Regulation of Cox-2 by cyclic AMP response element binding protein in prostate cancer: Potential role for nexrutine

We recently showed that Nexrutine^R, a Phellodendron amurense bark extract, suppresses proliferation of prostate cancer cell lines and tumor development in the transgenic adenocarcinoma of mouse prostate (TRAMP) model. Our data also indicate that the antiproliferative effects of Nexrutine ^R are mediated in part by Akt and Cyclic AMP response element binding protein (CREB). Cyclooxygenase (Cox-2), a pro-inflammatory mediator, is a CREB target that induces prostaglandin E₂ (PGE₂) and suppresses apoptosis.
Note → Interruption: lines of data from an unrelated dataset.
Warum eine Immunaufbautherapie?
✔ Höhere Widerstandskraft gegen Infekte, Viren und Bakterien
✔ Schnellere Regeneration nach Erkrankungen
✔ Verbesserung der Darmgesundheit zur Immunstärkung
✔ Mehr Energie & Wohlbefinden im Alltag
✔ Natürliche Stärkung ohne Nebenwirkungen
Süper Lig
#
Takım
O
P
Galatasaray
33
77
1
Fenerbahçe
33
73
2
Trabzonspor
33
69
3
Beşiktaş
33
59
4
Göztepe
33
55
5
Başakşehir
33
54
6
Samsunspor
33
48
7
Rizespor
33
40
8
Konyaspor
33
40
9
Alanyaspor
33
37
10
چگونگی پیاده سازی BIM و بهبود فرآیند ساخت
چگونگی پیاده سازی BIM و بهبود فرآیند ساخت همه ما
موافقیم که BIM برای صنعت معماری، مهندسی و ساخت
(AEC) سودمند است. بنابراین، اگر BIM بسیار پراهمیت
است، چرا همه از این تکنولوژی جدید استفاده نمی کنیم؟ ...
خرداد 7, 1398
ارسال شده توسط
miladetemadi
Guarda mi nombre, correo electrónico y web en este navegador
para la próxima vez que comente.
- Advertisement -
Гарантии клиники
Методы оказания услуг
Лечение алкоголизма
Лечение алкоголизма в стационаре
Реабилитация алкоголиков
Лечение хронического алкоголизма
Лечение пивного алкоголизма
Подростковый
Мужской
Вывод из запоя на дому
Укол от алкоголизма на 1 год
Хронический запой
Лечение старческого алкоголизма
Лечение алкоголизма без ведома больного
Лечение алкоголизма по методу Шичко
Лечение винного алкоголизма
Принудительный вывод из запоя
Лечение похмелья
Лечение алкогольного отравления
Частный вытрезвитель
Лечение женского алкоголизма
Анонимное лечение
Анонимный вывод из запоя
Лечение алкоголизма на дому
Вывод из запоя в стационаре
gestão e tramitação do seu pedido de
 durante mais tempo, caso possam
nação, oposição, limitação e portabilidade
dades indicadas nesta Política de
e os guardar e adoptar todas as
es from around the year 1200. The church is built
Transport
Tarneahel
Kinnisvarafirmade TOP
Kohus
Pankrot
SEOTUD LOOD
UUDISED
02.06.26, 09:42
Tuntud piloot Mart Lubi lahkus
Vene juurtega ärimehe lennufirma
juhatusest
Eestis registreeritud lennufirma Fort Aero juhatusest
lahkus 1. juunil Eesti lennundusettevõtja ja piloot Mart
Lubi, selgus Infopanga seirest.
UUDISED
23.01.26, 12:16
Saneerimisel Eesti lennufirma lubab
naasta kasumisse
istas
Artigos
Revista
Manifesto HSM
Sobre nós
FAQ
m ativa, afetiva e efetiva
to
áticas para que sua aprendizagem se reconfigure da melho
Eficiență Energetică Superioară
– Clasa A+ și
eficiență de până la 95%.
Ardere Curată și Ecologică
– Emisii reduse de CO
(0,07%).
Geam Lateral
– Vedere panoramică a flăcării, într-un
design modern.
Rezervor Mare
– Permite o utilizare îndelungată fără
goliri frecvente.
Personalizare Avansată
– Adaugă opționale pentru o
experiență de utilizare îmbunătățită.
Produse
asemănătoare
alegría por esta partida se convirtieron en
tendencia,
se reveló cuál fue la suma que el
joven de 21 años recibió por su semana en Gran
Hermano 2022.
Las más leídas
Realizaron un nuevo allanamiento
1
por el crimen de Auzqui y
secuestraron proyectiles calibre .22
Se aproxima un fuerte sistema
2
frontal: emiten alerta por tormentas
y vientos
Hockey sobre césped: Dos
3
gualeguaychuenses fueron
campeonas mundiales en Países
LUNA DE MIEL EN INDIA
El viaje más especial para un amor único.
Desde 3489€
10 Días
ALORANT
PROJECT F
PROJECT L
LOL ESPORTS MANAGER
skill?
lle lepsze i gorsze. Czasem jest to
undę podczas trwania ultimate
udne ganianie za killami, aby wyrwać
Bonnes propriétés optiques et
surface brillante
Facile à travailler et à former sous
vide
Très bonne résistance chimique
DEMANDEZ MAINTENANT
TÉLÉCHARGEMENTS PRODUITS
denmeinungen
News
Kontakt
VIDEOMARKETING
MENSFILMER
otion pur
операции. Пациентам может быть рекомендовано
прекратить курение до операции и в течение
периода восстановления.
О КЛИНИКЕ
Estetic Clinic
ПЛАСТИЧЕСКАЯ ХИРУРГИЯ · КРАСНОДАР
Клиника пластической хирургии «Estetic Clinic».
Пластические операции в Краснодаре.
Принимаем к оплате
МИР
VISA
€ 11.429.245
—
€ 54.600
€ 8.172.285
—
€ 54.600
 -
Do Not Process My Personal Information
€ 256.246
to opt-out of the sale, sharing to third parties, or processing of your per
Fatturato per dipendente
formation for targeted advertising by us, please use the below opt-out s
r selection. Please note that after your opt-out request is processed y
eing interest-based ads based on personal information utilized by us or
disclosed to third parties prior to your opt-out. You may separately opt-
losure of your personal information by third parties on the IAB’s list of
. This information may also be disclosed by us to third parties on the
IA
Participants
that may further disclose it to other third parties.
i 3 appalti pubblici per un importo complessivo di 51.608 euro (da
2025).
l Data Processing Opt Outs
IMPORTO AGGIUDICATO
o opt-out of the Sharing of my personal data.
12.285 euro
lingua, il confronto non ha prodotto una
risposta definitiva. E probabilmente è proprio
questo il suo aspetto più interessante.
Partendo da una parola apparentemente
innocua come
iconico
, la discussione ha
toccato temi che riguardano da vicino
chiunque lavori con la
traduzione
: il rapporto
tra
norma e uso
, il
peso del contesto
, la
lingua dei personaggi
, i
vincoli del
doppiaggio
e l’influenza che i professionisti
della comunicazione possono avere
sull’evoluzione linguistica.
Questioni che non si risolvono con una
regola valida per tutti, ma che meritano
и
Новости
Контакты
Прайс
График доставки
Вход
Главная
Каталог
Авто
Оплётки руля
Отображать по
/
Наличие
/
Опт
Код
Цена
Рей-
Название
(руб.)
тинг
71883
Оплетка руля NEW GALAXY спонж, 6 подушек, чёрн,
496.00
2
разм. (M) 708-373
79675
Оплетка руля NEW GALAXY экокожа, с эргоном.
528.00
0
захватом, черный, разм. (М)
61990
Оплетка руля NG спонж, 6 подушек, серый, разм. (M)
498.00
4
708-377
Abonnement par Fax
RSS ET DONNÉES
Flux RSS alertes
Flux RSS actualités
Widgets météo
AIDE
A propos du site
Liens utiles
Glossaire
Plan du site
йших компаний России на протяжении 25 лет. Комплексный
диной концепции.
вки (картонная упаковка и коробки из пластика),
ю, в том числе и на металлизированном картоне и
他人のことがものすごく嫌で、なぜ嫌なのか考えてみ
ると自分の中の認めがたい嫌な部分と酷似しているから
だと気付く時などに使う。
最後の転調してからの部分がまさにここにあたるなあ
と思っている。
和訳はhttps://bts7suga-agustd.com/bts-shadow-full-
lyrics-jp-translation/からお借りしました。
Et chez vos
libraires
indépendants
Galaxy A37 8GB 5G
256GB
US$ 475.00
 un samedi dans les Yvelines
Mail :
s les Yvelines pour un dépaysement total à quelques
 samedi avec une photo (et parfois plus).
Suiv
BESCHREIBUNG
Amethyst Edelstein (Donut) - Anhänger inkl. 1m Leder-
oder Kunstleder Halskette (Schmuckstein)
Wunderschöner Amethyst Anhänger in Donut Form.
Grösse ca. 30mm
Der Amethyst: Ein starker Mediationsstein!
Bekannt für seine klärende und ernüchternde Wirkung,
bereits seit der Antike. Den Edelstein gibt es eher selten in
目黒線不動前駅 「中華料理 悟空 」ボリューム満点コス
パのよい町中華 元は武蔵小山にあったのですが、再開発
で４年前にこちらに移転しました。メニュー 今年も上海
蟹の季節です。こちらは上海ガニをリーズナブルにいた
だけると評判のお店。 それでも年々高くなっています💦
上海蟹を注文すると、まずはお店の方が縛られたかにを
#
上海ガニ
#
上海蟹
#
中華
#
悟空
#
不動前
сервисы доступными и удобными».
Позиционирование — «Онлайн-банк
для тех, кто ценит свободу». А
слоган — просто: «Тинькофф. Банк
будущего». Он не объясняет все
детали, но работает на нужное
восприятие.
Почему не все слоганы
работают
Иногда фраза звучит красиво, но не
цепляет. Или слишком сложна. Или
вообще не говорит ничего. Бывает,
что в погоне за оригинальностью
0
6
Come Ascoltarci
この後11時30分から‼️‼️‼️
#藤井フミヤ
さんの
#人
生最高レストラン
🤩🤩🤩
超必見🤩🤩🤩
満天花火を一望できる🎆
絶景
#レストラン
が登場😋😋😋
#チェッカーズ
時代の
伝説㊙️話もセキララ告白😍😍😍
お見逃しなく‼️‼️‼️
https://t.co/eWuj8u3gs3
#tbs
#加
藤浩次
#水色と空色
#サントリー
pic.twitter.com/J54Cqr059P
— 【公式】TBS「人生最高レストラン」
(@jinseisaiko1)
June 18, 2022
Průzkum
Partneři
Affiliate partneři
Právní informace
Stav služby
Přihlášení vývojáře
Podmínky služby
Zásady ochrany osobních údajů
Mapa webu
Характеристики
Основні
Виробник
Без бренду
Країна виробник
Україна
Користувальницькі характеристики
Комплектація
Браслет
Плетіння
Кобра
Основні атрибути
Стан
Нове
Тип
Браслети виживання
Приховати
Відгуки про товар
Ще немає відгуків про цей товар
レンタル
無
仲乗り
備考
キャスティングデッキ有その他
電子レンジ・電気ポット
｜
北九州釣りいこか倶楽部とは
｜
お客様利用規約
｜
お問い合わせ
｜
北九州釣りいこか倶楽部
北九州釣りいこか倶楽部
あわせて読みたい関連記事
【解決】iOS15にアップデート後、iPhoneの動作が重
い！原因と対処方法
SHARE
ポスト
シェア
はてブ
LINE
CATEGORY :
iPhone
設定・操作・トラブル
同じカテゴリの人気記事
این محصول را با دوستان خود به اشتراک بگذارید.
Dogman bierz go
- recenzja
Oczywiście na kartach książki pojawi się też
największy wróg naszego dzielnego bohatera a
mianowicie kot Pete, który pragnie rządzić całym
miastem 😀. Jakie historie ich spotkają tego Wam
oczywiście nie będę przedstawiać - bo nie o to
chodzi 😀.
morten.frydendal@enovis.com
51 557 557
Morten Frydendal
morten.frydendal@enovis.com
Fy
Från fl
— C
Treatment of LNCaP cells with Nexrutine^R reduced tumor necrosis factor α-induced enzymatic as well as promoter activities of Cox-2. Nexrutine^R also reduced the expression and promoter activity of Cox-2 in PC-3 cells that express high constitutive levels of Cox-2. Deletion analysis coupled with mutational analysis of the Cox-2 promoter identified CRE as being sufficient for mediating Nexrutine^R response. Immunohistochemical analysis of human prostate tumors show increased expression of CREB and DNA binding activity in high-grade tumors (three-fold higher in human prostate tumors compared to normal prostate; P = .01). We have identified CREB-mediated activation of Cox-2 as a potential signaling pathway in prostate cancer which can be blocked with a nontoxic, cost-effective dietary supplement like Nexrutine^R, demonstrating a prospective for development of Nexrutine^R for prostate cancer management.